The Sunset Advisory Commission's report on the Water Development Board, released this month, seems to agree that a remedy is needed. As it stands, the groundwater planning process "does not provide for a complete administrative process that ensures the basic elements of due process," the report states. Currently, Katz says, the only option for filing an objection is the relatively mild step of complaining to the Water Development Board, which can then ask local authorities to reconsider their plans.

Legislation on other aspects of the groundwater-planning process could also be forthcoming. A group called the Texas Water Conservation Association has been working to bring together a range of water interests — cities, river authorities, industry consultants — to reach consensus on desired improvements to the groundwater management process. Several areas of agreement have been reached, according to Dean Robbins, the group's assistant general manager — including, for example, how information about the process gets published. 

The Sunset Commission staff report also calls for better coordination among various authorities involved in the groundwater-planning process. And other possible groundwater-related legislation hinges on the long-awaited outcome of Edwards Aquifer Authority v. Day, currently pending at the Texas Supreme Court, which will weigh the balance between landowners' rights to water beneath their land and the authority of groundwater authorities to regulate it.

Besides groundwater planning, conservationists will also be putting forward proposals next session. Among them: remedying municipal water-conservation reporting requirements, which currently do not adhere to a common standard, thus making it hard for the state to judge the success of conservation efforts. State Sen. Florence Shapiro, R-Plano, has already filed a bill on on the subject, and the Sunset report recommends making this change.

Another bill would require most water utilities to audit their water losses (from leaky pipelines or other glitches) each year, as opposed to the current requirement of every five years. A bill to do this was pushed last session by state Rep. Tara Rios-Ybarra, D-Padre Island. But it "got lost in muddle," says Carole Baker, the Texas-based chairwoman of the national Alliance for Water Efficiency (Rios-Ybarra was beaten in the March primary). Legislation to encourage rainwater harvesting was also introduced last session by Rep. Doug Miller, R-New Braunfels, and defeated state Rep. Patrick Rose, D-Dripping Springs; rainwater's backers could try again.

Then there is Sunset. Unlike other agencies subject to Sunset review, the Texas Water Development Board will not be automatically abolished if Sunset legislation is not passed. But the Sunset process will increase scrutiny of the agency, which, as the report notes, is "not accustomed to being square in the eye of controversy" but is currently in the crossfire of concerns about its groundwater-planning process.

The Water Development Board also badly needs something else from the Legislature to keep it going: up to $6 billion in bond-issuance authority, money that will go toward projects like fixing sewer systems or keeping tap water safe, as well as assisting small rural water utilities. The board generally has to request the money (not its only source of funding, but its largest) every few years, and current bond money "may be exhausted as soon as the end of fiscal year 2011," according to the Sunset report. Any bonding authority must also be approved by voters and will presumably be on the ballot next November.
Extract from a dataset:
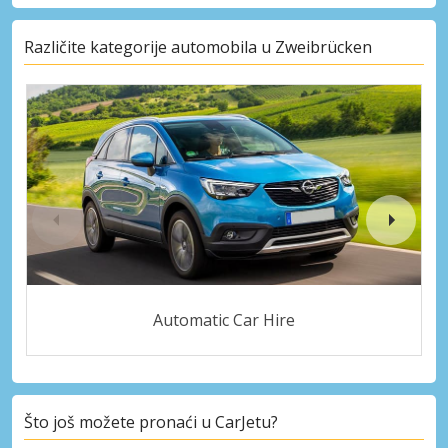
Različite kategorije automobila u Zweibrücken
Automatic Car Hire
Što još možete pronaći u CarJetu?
But getting bonding authority approval is "going to be semi-controversial," says Ken Kramer, the Texas director of the Sierra Club. The reason is that, unlike past bond issues, the Water Development Board is requesting up to $6 billion in permanent, or "evergreen" authority — meaning that, unlike in the past, it will not need to keep going back to the voters unless truly vast sums are needed. "That is something that many of us have a problem with because it takes away one layer of accountability," Kramer says. The environmental community, he says, is "probably going to be in opposition to the evergreen provision."